Task details ▸ The response must contain all of the entries, each one repeated exactly.

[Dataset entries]
──────────────────────────────
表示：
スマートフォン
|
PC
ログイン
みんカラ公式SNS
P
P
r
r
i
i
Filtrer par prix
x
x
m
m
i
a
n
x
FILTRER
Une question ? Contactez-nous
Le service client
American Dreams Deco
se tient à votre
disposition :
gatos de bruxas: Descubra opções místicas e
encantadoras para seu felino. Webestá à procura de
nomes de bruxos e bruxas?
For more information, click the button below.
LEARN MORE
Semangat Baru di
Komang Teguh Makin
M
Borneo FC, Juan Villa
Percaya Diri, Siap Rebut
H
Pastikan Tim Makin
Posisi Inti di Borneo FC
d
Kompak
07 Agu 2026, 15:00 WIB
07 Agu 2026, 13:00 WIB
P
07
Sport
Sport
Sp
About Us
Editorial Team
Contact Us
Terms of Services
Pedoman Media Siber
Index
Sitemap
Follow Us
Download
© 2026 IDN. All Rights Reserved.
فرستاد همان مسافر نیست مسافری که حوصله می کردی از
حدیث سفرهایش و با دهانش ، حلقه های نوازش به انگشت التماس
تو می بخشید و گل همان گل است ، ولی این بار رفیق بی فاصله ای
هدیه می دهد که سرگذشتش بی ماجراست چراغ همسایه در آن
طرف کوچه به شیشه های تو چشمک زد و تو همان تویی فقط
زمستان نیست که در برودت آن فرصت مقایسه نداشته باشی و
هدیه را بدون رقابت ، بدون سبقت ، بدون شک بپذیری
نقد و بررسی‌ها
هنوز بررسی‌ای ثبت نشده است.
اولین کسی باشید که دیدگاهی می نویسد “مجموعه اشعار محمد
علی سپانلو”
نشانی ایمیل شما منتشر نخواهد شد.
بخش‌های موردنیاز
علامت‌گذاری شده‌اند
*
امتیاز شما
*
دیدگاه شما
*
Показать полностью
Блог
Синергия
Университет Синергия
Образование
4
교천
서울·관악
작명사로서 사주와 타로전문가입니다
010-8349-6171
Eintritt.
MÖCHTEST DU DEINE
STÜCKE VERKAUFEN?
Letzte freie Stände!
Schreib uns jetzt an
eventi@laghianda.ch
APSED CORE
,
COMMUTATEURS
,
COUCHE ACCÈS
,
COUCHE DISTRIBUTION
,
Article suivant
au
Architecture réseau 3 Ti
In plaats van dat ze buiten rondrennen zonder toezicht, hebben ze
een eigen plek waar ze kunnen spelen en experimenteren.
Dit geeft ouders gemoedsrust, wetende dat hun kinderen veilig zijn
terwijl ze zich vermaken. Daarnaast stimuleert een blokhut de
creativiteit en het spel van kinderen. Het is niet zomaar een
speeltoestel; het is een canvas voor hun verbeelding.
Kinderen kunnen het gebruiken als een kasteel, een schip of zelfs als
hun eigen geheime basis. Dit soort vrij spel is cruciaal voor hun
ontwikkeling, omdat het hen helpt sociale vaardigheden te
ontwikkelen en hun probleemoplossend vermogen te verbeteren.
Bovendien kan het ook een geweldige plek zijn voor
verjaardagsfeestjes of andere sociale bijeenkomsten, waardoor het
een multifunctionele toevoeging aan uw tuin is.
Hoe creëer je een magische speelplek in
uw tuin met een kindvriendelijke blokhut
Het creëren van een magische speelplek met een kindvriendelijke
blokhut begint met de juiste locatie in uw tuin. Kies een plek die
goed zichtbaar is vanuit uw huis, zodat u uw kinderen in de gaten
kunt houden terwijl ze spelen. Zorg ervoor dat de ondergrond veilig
──────────────────────────────
Completed task ▸
表示：
スマートフォン
|
PC
ログイン
みんカラ公式SNS
P
P
r
r
i
i
Filtrer par prix
x
x
m
m
i
a
n
x
FILTRER
Une question ? Contactez-nous
Le service client
American Dreams Deco
se tient à votre
disposition :
gatos de bruxas: Descubra opções místicas e
encantadoras para seu felino. Webestá à procura de
nomes de bruxos e bruxas?
For more information, click the button below.
LEARN MORE
Semangat Baru di
Komang Teguh Makin
M
Borneo FC, Juan Villa
Percaya Diri, Siap Rebut
H
Pastikan Tim Makin
Posisi Inti di Borneo FC
d
Kompak
07 Agu 2026, 15:00 WIB
07 Agu 2026, 13:00 WIB
P
07
Sport
Sport
Sp
About Us
Editorial Team
Contact Us
Terms of Services
Pedoman Media Siber
Index
Sitemap
Follow Us
Download
© 2026 IDN. All Rights Reserved.
فرستاد همان مسافر نیست مسافری که حوصله می کردی از
حدیث سفرهایش و با دهانش ، حلقه های نوازش به انگشت التماس
تو می بخشید و گل همان گل است ، ولی این بار رفیق بی فاصله ای
هدیه می دهد که سرگذشتش بی ماجراست چراغ همسایه در آن
طرف کوچه به شیشه های تو چشمک زد و تو همان تویی فقط
زمستان نیست که در برودت آن فرصت مقایسه نداشته باشی و
هدیه را بدون رقابت ، بدون سبقت ، بدون شک بپذیری
نقد و بررسی‌ها
هنوز بررسی‌ای ثبت نشده است.
اولین کسی باشید که دیدگاهی می نویسد “مجموعه اشعار محمد
علی سپانلو”
نشانی ایمیل شما منتشر نخواهد شد.
بخش‌های موردنیاز
علامت‌گذاری شده‌اند
*
امتیاز شما
*
دیدگاه شما
*
Показать полностью
Блог
Синергия
Университет Синергия
Образование
4
교천
서울·관악
작명사로서 사주와 타로전문가입니다
010-8349-6171
Eintritt.
MÖCHTEST DU DEINE
STÜCKE VERKAUFEN?
Letzte freie Stände!
Schreib uns jetzt an
eventi@laghianda.ch
APSED CORE
,
COMMUTATEURS
,
COUCHE ACCÈS
,
COUCHE DISTRIBUTION
,
Article suivant
au
Architecture réseau 3 Ti
In plaats van dat ze buiten rondrennen zonder toezicht, hebben ze
een eigen plek waar ze kunnen spelen en experimenteren.
Dit geeft ouders gemoedsrust, wetende dat hun kinderen veilig zijn
terwijl ze zich vermaken. Daarnaast stimuleert een blokhut de
creativiteit en het spel van kinderen. Het is niet zomaar een
speeltoestel; het is een canvas voor hun verbeelding.
Kinderen kunnen het gebruiken als een kasteel, een schip of zelfs als
hun eigen geheime basis. Dit soort vrij spel is cruciaal voor hun
ontwikkeling, omdat het hen helpt sociale vaardigheden te
ontwikkelen en hun probleemoplossend vermogen te verbeteren.
Bovendien kan het ook een geweldige plek zijn voor
verjaardagsfeestjes of andere sociale bijeenkomsten, waardoor het
een multifunctionele toevoeging aan uw tuin is.
Hoe creëer je een magische speelplek in
uw tuin met een kindvriendelijke blokhut
Het creëren van een magische speelplek met een kindvriendelijke
blokhut begint met de juiste locatie in uw tuin. Kies een plek die
goed zichtbaar is vanuit uw huis, zodat u uw kinderen in de gaten
kunt houden terwijl ze spelen. Zorg ervoor dat de ondergrond veilig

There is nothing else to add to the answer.